Company
Atlassian
Title
ML-Based Comment Ranker for LLM Code Review Quality Improvement
Industry
Tech
Year
2025
Summary (short)
Atlassian developed a machine learning-based comment ranker to improve the quality of their LLM-powered code review agent by filtering out noisy, incorrect, or unhelpful comments. The system uses a fine-tuned ModernBERT model trained on proprietary data from over 53K code review comments to predict which LLM-generated comments will lead to actual code changes. The solution improved code resolution rates from ~33% to 40-45%, approaching human reviewer performance of 45%, while maintaining robustness across different underlying LLMs and user bases, ultimately reducing PR cycle times by 30% and serving over 10K monthly active users reviewing 43K+ pull requests.

## Overview

Atlassian's case study demonstrates a sophisticated approach to improving LLM-powered code review systems through the implementation of a machine learning-based comment ranker.
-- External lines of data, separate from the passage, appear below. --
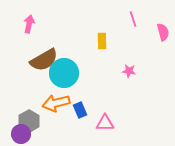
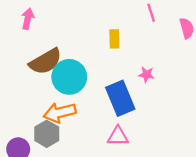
blue rectangle: (80, 110) -> (120, 98), moved, size x1.8
gray hexagon: (29, 121) -> (47, 134), moved

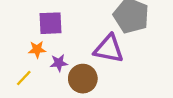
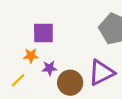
purple triangle: (109, 49) -> (101, 72), moved, turned -40

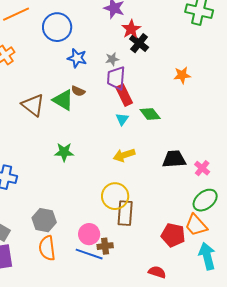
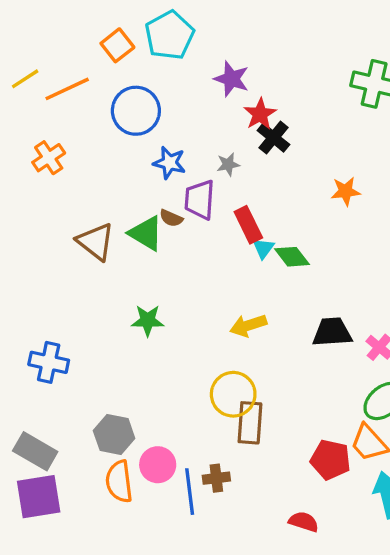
purple trapezoid: (116, 78) -> (200, 200), moved
cyan triangle: (122, 119) -> (263, 248), moved
pink circle: (89, 234) -> (158, 465), moved
blue line: (89, 254) -> (190, 492), turned 64

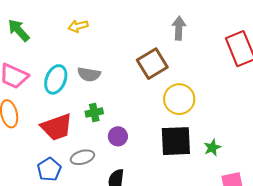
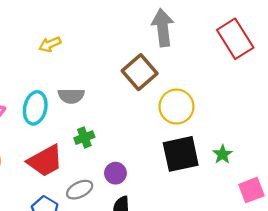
gray arrow: (179, 28) -> (163, 28), size x1.4
purple circle: (118, 136) -> (115, 173), moved

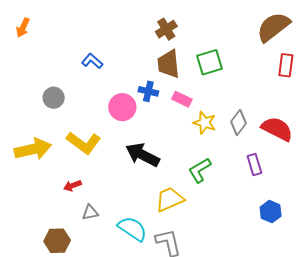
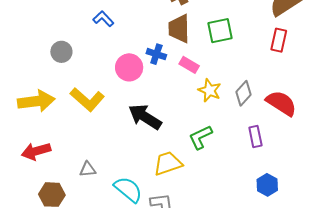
red rectangle: (286, 65) -> (279, 40), moved
red arrow: (72, 186) -> (36, 151), moved, size x1.6

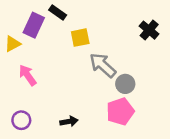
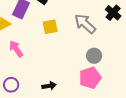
yellow square: (80, 38) -> (50, 27), moved
gray arrow: (103, 65) -> (85, 24), moved

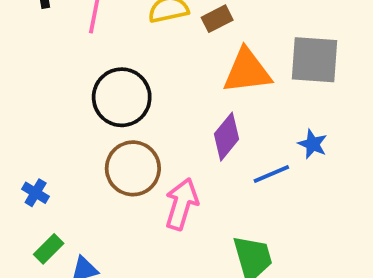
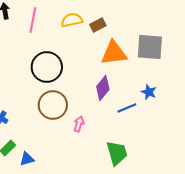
pink arrow: (182, 204) -> (79, 124), size x0.6

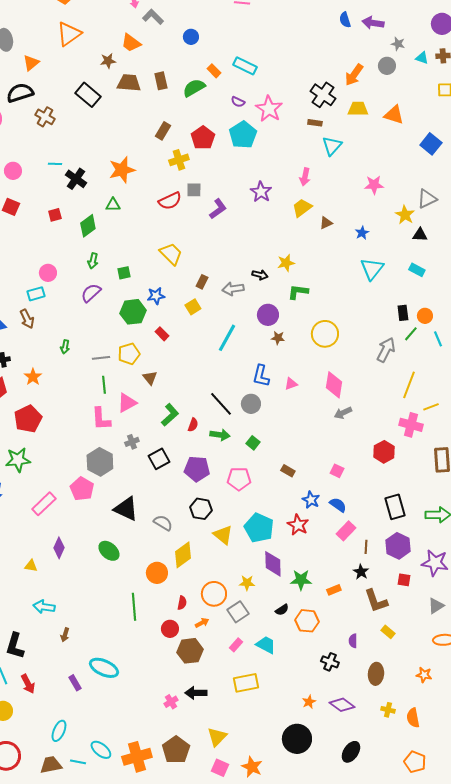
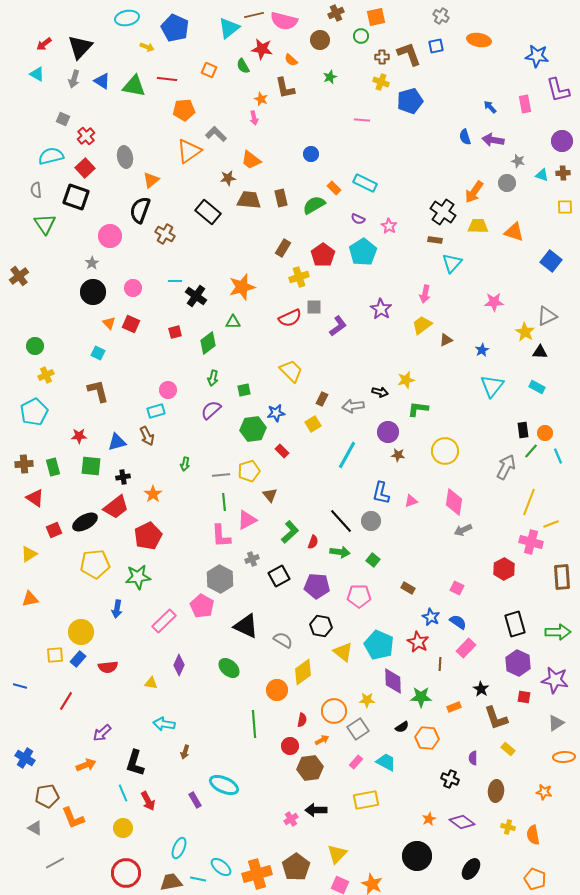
gray L-shape: (153, 17) -> (216, 134), moved
black semicircle: (20, 93) -> (140, 210), turned -52
pink star: (269, 109) -> (389, 226), size x0.6
brown line: (366, 547) -> (440, 664), moved

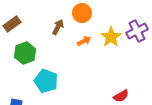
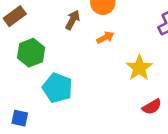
yellow star: (111, 37) -> (139, 68), moved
The DevAI organization developed this solution as part of their broader Rovo Dev agents ecosystem, specifically targeting the quality challenges inherent in LLM-generated code review comments. The system has achieved significant scale, serving over 10,000 monthly active users and processing more than 43,000 pull requests monthly in its beta phase.

The core problem addressed by this LLMOps implementation centers on the inherent noisiness of LLM-generated content in production environments. Without proper filtering mechanisms, LLM-generated code review comments frequently exhibited issues such as being overly nit-picky, factually incorrect, or simply unhelpful to developers. This challenge is particularly acute in code review scenarios where the quality and relevance of feedback directly impact developer productivity and code quality outcomes.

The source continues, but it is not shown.